Aparte de que mi menguante masa gris ha
dejado de segregar la cantidades ingentes de melatonina que agitaban
mi culo en el pupitre, cada mañana, cuando el espejo se cruza con
mis cuarentonas pupilas me devuelve la ilusión de que apenas han
pasado los años. Y sí lo han hecho. Han caído veintitrés desde
que aquel niño asustado llegara por primera vez al instituto
Jabalcuz, con su profusa melena peinada con la raya en mitad de la
coronilla. Veintitrés años desde que comenzara la clase más
importante de mi vida, la que perfiló este carácter a veces
inquieto y contestatario, a veces dócil y sumiso; el mismo que labró
el vuestro, compañeros, y que hace unos días fluyó con virulencia
en la cita de antiguos alumnos, de pretéritos anhelos.

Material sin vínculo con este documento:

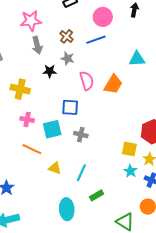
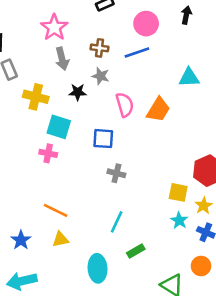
pink star: (31, 21) -> (54, 27), turned -30
brown cross: (66, 36) -> (99, 48), turned -32
yellow cross: (20, 89) -> (36, 97), moved
cyan square: (52, 129) -> (59, 127), moved, turned 30
orange line: (32, 149) -> (56, 210), moved
yellow triangle: (55, 168) -> (61, 239), moved, turned -32

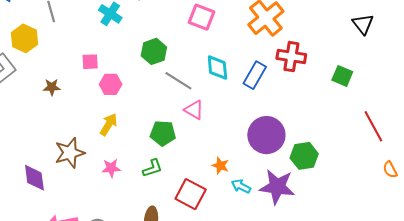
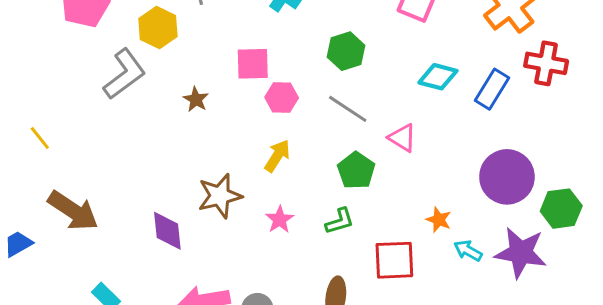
pink square: (90, 62) -> (253, 64), size x1.4
cyan diamond: (217, 67) -> (438, 77), turned -72
gray line: (178, 81) -> (348, 109), moved
brown star: (52, 87) -> (196, 99), turned 30
green pentagon: (163, 133) -> (356, 171), turned 30
pink star: (111, 168) -> (280, 220), turned -30
red square: (191, 194) -> (394, 260), turned -32

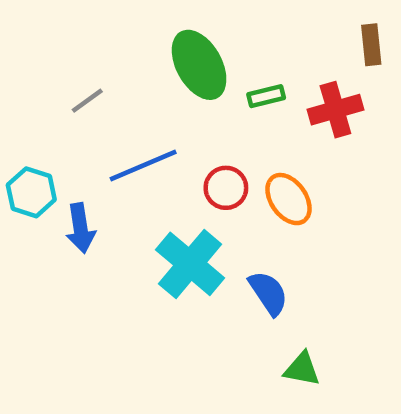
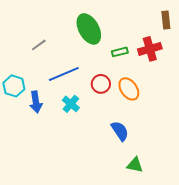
green rectangle: (266, 96) -> (120, 52), moved
cyan cross: (190, 264) -> (71, 104), moved, size x0.6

Es curioso cómo la memoria se empeña
en desterrar de forma caprichosa (quiero pensar) determinadas
vivencias, rostros, gestos, miradas, pechos y torsos que antes
inspiraban nuestras poluciones nocturnas. Tan curioso como la
inmediatez con que aquel sábado abrió el baúl de lo vivido, de lo
reído (nunca lo sufrido), de lo aprendido. No fui muy dado nunca a
remover el pasado ni a escriturar el futuro. Pero la cita, como
sacada de una película gringa de serie B, preparada con tanto cariño
por Mayca y Carlos Alberca, a los que todos deberíamos estar
agradecidos, (incluso los piquetes informativos más descontentos con
las formas que olvidaron que lo que importaba era el fondo) me
devolvió los días de rosas, “cuando éramos tan pobres y tan
felices” que dijo Hemingway.
Afloraron las canciones de Triana, la
guitarra ahora callada, el sincero y eterno cariño de mi Juanito,
las escapadas a beber litros en el Paso, las primeras caricias, el
despertar al húmedo y siempre acogedor sexo femenino, los partes de
faltas, aquel viaje a Italia en el que las hormonas ganaron la
batalla al mero interés turístico o la admiración o desprecio por
nuestros profesores. Finalmente el tiempo ataja las radicales
posturas de la adolescencia (¡maldita la hora!), pero aquella
promoción 86-90, aquel instituto no era más que el reflejo de la
sociedad que se extendía más allá de sus puertas. Aquellos
profesores a los que venerábamos o vejábamos verbalmente eran la
metáfora educativa de los primeros años de nuestra breve historia
democrática. Sinceramente fue reconfortante estar con Conejero
(perdona Miguel que use tu mote, pero no recuerdo tu apellido) tanto
como no ver la cara a otros pequeños dictadores de pupitre que
pululaban por los pasillos del Jabalcuz.
El resto fue lo hallado, lo vivido,
vuestras sonrisas, nuestros recuerdos. No es mala idea, Mayca,
despertar de vez en cuando el sincero cariño que nos condujo hasta
estos días y noches, a estos claros y oscuros.